Like Issac, I think that this is open-and-shut in favor of free trade, but I'm not sure the four of us can come to any sort of agreement here.
Again, in game terms:
Mercantilism = trading mainly within your home borders.
Free trade = trade with other nations, getting a large share of trade from TPs and other areas outside your borders.
And remember they still have a large land base to worry about, even if it is sparsely settled. Managing such a large country and an overseas empire isn't the easiest task as France found out, and france is hardly the size of china.
These are great arguments for why China took the historical route, and why the "a" choices should increase mercantilism, but they do *not* suggest that a China that decides to keep its radical naval expansion would move toward mercantilism.
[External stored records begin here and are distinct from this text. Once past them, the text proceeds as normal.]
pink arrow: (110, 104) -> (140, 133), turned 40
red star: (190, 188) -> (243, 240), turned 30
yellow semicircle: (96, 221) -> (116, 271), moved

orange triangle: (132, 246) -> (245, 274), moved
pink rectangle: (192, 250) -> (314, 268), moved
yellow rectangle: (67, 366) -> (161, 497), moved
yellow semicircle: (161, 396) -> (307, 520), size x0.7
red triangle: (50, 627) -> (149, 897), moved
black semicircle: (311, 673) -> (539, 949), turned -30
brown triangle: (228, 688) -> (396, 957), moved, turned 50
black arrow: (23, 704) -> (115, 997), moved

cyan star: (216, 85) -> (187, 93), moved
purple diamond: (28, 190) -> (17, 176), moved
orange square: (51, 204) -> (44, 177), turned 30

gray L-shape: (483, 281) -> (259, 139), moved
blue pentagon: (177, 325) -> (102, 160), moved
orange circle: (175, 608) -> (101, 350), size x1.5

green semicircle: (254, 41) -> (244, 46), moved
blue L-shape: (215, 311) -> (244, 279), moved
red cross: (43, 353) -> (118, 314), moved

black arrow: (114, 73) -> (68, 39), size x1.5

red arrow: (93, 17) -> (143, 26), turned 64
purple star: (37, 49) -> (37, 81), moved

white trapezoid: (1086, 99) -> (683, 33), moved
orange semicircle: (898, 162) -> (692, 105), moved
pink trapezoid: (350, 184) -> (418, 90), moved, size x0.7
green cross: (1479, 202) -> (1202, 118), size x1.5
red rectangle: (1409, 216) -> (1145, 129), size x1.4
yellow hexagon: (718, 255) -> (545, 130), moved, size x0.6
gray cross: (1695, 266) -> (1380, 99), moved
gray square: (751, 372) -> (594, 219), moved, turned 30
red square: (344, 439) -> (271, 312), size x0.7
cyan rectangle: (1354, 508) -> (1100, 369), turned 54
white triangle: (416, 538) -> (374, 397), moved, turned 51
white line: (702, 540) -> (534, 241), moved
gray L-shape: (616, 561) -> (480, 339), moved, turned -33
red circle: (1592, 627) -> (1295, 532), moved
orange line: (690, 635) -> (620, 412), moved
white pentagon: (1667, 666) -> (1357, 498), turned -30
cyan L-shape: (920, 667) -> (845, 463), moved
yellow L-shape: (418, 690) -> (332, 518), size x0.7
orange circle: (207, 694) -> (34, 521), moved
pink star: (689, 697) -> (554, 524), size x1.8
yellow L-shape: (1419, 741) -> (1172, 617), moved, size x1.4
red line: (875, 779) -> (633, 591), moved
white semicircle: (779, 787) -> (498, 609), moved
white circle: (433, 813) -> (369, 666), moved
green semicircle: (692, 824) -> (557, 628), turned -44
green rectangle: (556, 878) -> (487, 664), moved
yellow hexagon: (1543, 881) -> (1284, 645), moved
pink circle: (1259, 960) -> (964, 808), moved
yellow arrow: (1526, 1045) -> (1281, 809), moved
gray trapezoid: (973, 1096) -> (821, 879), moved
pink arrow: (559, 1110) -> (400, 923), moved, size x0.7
Plus the mentality of the Oriental governments at the time isn't nessarily condusive to free trade. Even the Japanese and others they traded with often had rituals and procedures designed to control who and what was traded. While a more expansive china might have to adapt some of them and make them slightly less restictive in other areas, they would still want a high level of control.
Absolutely. So the slider should move toward free trade, but not all the way to zero. No argument there.
Also encroachment of western nations, which would happen eventually would result intially with maybe a slight tilt toward free trade, but as they saw more and more of them the same result would happen, a tightening of market controls, not from the top down, but from local govenors and administators first then more higher up as the european presence became more prominat. Make excuses, but the agrressivness of European nations in trading, espially the English, would definatly result in closing of their markets.
That is the most likely outcome, but it should be modeled by subsequent historical events, much much later than 1436. "The closure of China" is one such event.
easier embargoes means you can protect your own CoTs easier and make it easier for you to trade in your own CoTs. by establishing formal systematic trading relations with foreign nations it is arguable that China was trying to achieve exactly that. with no free trade refusals, free trade only means that you lose control over your own CoT's, which is what naval China didn't want, it doesn't mean it is easier to trade in overseas CoTs.
with province tendencies, if it is true, then it depends on the risk of losing control of your own CoTs. Naval China would still make domestic CoTs its most important priority.
These arguments, at very best, seem to imply that naval China would be
as mercantilistic as historical China. While domestic CoTs would surely be naval China's "most important" priority, they would be the
only priority for land China.
I can't see a single argument here that says that naval China should be
more mercantilistic than historical China - only that it would have some of the same concerns an inwardly-focussed China did. But Isaac and I have made a few distinct arguments (more colonists, more merchants, fewer trade refusals, and the province CoT tendencies) that argue strongly toward free trade.
I think given the somewhat contentions nature of this debate, it's nice to point out that we've come to an agreement on 95% of the reworking of the "strategic decision" event. So, that's nice.
2-2, anyone want to break the deadlock?